> **What is being asked**
Go through the data below and return each line where the string "luoghi" appears.
--- Records supplied ---
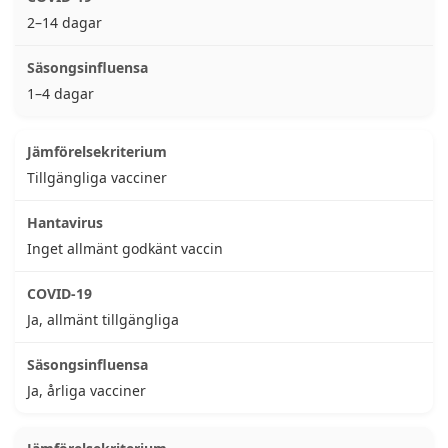
2–14 dagar
1–4 dagar
Tillgängliga vacciner
Inget allmänt godkänt vaccin
Ja, allmänt tillgängliga
Ja, årliga vacciner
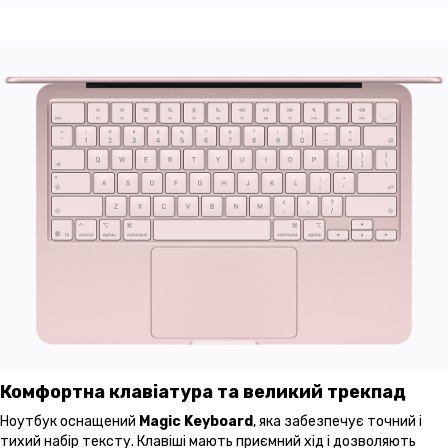
Комфортна клавіатура та великий трекпад
Ноутбук оснащений
Magic Keyboard
, яка забезпечує точний і
тихий набір тексту. Клавіші мають приємний хід і дозволяють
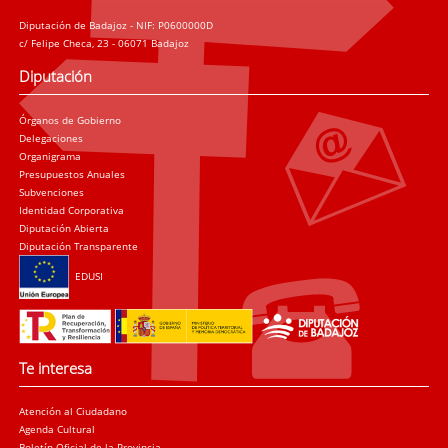
Diputación de Badajoz - NIF: P0600000D
c/ Felipe Checa, 23 - 06071 Badajoz
Diputación
Órganos de Gobierno
Delegaciones
Organigrama
Presupuestos Anuales
Subvenciones
Identidad Corporativa
Diputación Abierta
Diputación Transparente
EDUSI
Te interesa
Atención al Ciudadano
Agenda Cultural
Boletín Oficial de la Provincia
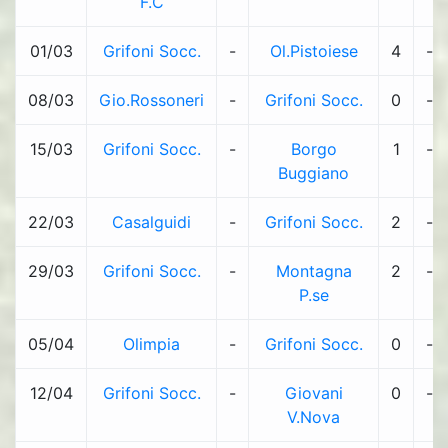
F.C
01/03
Grifoni Socc.
-
Ol.Pistoiese
4
-
08/03
Gio.Rossoneri
-
Grifoni Socc.
0
-
15/03
Grifoni Socc.
-
Borgo
1
-
Buggiano
22/03
Casalguidi
-
Grifoni Socc.
2
-
29/03
Grifoni Socc.
-
Montagna
2
-
P.se
05/04
Olimpia
-
Grifoni Socc.
0
-
12/04
Grifoni Socc.
-
Giovani
0
-
V.Nova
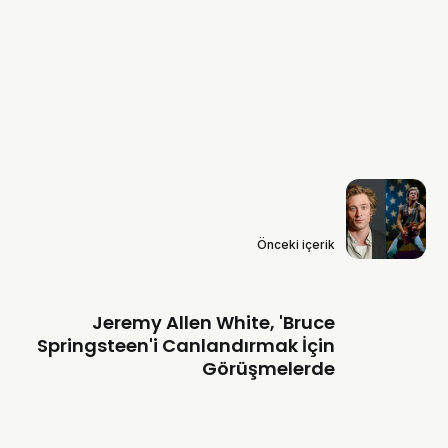
Önceki içerik
Jeremy Allen White, 'Bruce
Springsteen'i Canlandırmak İçin
Görüşmelerde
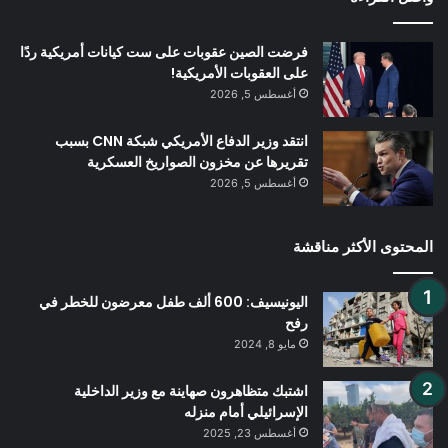
فرضت الصين عقوبات على ست كيانات أمريكية ردًا
على العقوبات الأمريكية!
أغسطس 5, 2026
انتقد وزير الدفاع الأمريكي شبكة CNN بسبب
تقريرها عن مخزون الصواريخ العسكرية
أغسطس 5, 2026
المحتوى الأكثر مناقشة
اليونيسيف: 600 ألف طفل معرضون للخطر في
رفح
مايو 8, 2024
اشتبك متظاهرون صهاينة مع وزير الداخلية
الإسرائيلي أمام منزله
أغسطس 23, 2025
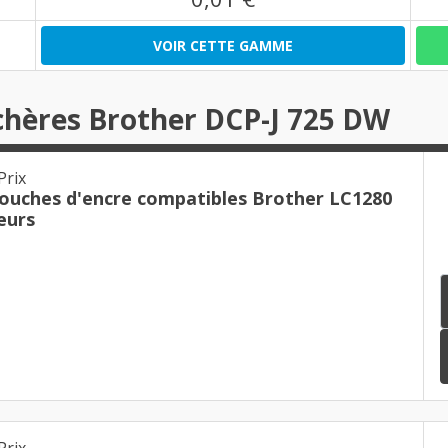
VOIR CETTE GAMME
chères Brother DCP-J 725 DW
Prix
touches d'encre compatibles Brother LC1280
eurs
Prix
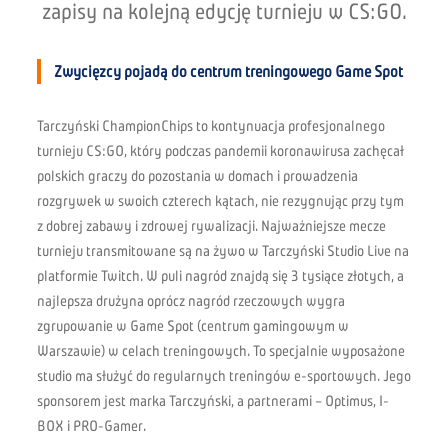
zapisy na kolejną edycję turnieju w CS:GO.
Zwycięzcy pojadą do centrum treningowego Game Spot
Tarczyński ChampionChips to kontynuacja profesjonalnego
turnieju CS:GO, który podczas pandemii koronawirusa zachęcał
polskich graczy do pozostania w domach i prowadzenia
rozgrywek w swoich czterech kątach, nie rezygnując przy tym
z dobrej zabawy i zdrowej rywalizacji. Najważniejsze mecze
turnieju transmitowane są na żywo w Tarczyński Studio Live na
platformie Twitch. W puli nagród znajdą się 3 tysiące złotych, a
najlepsza drużyna oprócz nagród rzeczowych wygra
zgrupowanie w Game Spot (centrum gamingowym w
Warszawie) w celach treningowych. To specjalnie wyposażone
studio ma służyć do regularnych treningów e-sportowych. Jego
sponsorem jest marka Tarczyński, a partnerami –
Optimus, I-
BOX i PRO-Gamer.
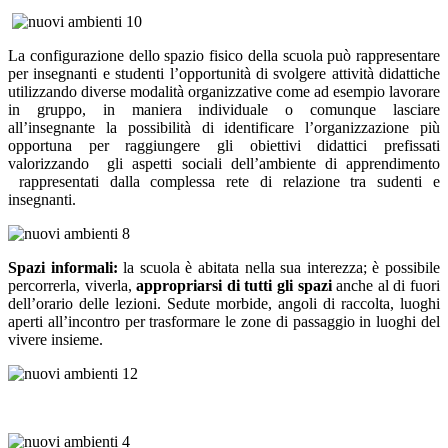
La configurazione dello spazio fisico della scuola può rappresentare
per insegnanti e studenti l’opportunità di svolgere attività didattiche
utilizzando diverse modalità organizzative come ad esempio lavorare
in gruppo, in maniera individuale o comunque lasciare
all’insegnante la possibilità di identificare l’organizzazione più
opportuna per raggiungere gli obiettivi didattici prefissati
valorizzando gli aspetti sociali dell’ambiente di apprendimento
rappresentati dalla complessa rete di relazione tra sudenti e
insegnanti.
Spazi informali:
la scuola è abitata nella sua interezza; è possibile
percorrerla, viverla,
appropriarsi di tutti gli spazi
anche al di fuori
dell’orario delle lezioni. Sedute morbide, angoli di raccolta,
luoghi
aperti all’incontro per trasformare le zone di passaggio in luoghi del
vivere insieme.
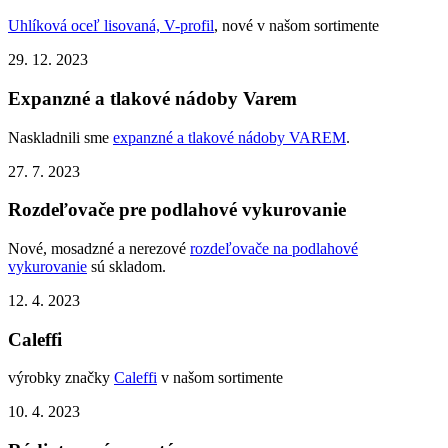
Uhlíková oceľ lisovaná, V-profil
, nové v našom sortimente
29. 12. 2023
Expanzné a tlakové nádoby Varem
Naskladnili sme
expanzné a tlakové nádoby VAREM
.
27. 7. 2023
Rozdeľovače pre podlahové vykurovanie
Nové, mosadzné a nerezové
rozdeľovače na podlahové
vykurovanie
sú skladom.
12. 4. 2023
Caleffi
výrobky značky
Caleffi
v našom sortimente
10. 4. 2023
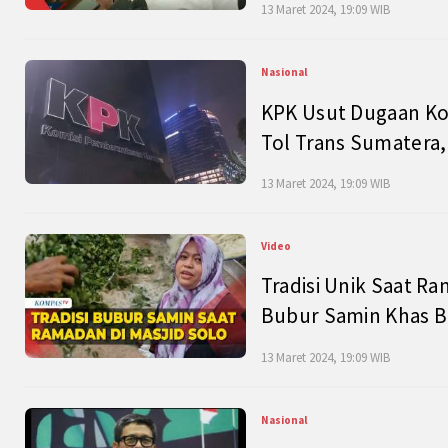
13 Maret 2024, 19:09 WIB
Nasional
KPK Usut Dugaan Ko
Tol Trans Sumatera,
13 Maret 2024, 19:09 WIB
Video
Tradisi Unik Saat Ra
Bubur Samin Khas B
13 Maret 2024, 19:09 WIB
Nasional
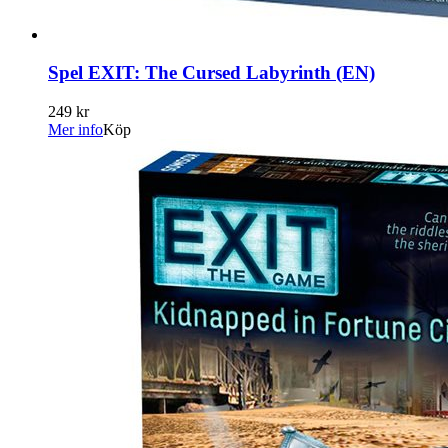
Spel EXIT: The Cursed Labyrinth (EN)
249 kr
Mer info
Köp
---
> **Response area**
luoghi
aperti all’incontro per trasformare le zone di passaggio in luoghi del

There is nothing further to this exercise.